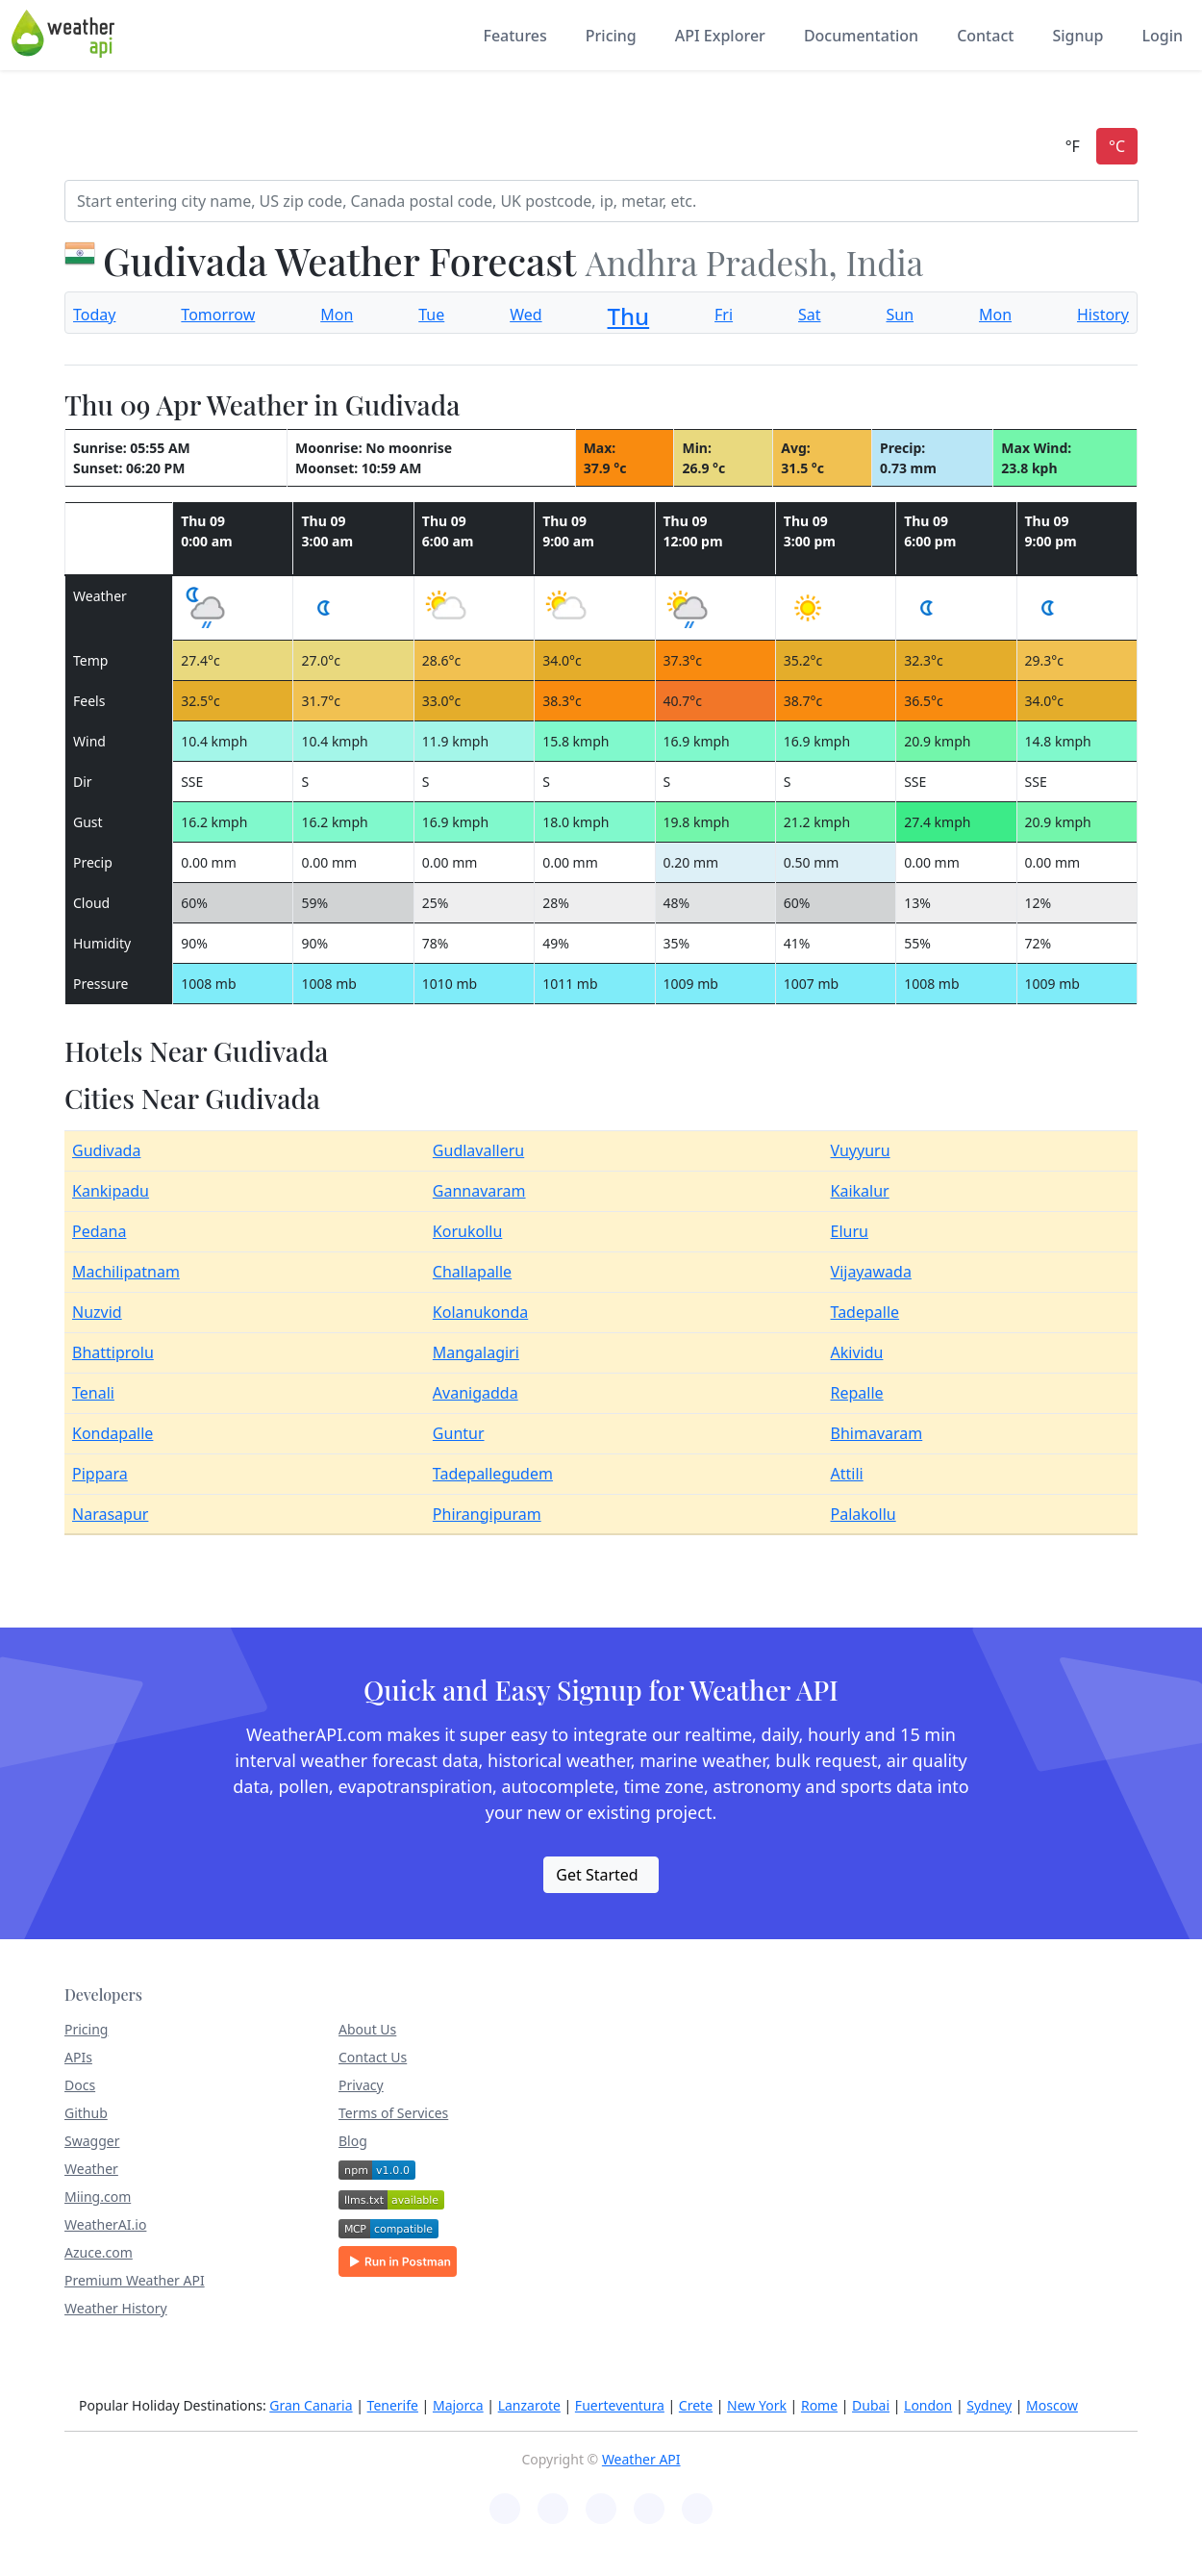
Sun (900, 314)
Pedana (99, 1231)
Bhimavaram (877, 1433)
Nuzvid (97, 1312)
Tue (431, 314)
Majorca (458, 2405)
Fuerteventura (619, 2405)
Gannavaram (479, 1190)
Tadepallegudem (493, 1473)
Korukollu (467, 1231)
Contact (985, 35)
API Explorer (720, 35)
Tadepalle (865, 1312)
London (928, 2405)
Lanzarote (529, 2405)
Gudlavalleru (478, 1150)
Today (94, 314)
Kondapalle (112, 1433)
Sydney (989, 2405)
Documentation (861, 35)
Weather (91, 2168)
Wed (525, 314)
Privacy (361, 2085)
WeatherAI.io (105, 2224)
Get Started (597, 1874)
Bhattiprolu (113, 1352)
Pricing (611, 35)
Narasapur (110, 1514)
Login (1162, 35)
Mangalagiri (476, 1352)
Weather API (641, 2459)
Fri (723, 314)
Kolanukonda (480, 1312)
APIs (78, 2057)
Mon (336, 314)
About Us (367, 2029)
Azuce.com (98, 2252)
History (1103, 314)
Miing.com (97, 2196)
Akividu (857, 1352)
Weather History (115, 2308)
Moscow (1052, 2405)
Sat (809, 314)
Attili (847, 1473)
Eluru (849, 1231)
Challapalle (472, 1271)
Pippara (100, 1473)
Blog (352, 2141)
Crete (696, 2405)
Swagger (91, 2141)
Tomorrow (218, 314)
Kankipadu (110, 1190)
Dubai (870, 2405)
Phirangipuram (487, 1514)
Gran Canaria (310, 2405)
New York (757, 2405)
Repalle (857, 1392)
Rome (819, 2405)
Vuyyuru (860, 1150)
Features (514, 35)
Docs (79, 2085)
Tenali (93, 1392)
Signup (1077, 35)
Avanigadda (475, 1392)
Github (86, 2113)
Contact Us (372, 2057)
*****
Above are the records; from them, give again exactly the lines from the one containing "Pedana (99, 1231)" through the one containing "Pippara (100, 1473)", both included.

Pedana (99, 1231)
Bhimavaram (877, 1433)
Nuzvid (97, 1312)
Tue (431, 314)
Majorca (458, 2405)
Fuerteventura (619, 2405)
Gannavaram (479, 1190)
Tadepallegudem (493, 1473)
Korukollu (467, 1231)
Contact (985, 35)
API Explorer (720, 35)
Tadepalle (865, 1312)
London (928, 2405)
Lanzarote (529, 2405)
Gudlavalleru (478, 1150)
Today (94, 314)
Kondapalle (112, 1433)
Sydney (989, 2405)
Documentation (861, 35)
Weather (91, 2168)
Wed (525, 314)
Privacy (361, 2085)
WeatherAI.io (105, 2224)
Get Started (597, 1874)
Bhattiprolu (113, 1352)
Pricing (611, 35)
Narasapur (110, 1514)
Login (1162, 35)
Mangalagiri (476, 1352)
Weather API (641, 2459)
Fri (723, 314)
Kolanukonda (480, 1312)
APIs (78, 2057)
Mon (336, 314)
About Us (367, 2029)
Azuce.com (98, 2252)
History (1103, 314)
Miing.com (97, 2196)
Akividu (857, 1352)
Weather History (115, 2308)
Moscow (1052, 2405)
Sat (809, 314)
Attili (847, 1473)
Eluru (849, 1231)
Challapalle (472, 1271)
Pippara (100, 1473)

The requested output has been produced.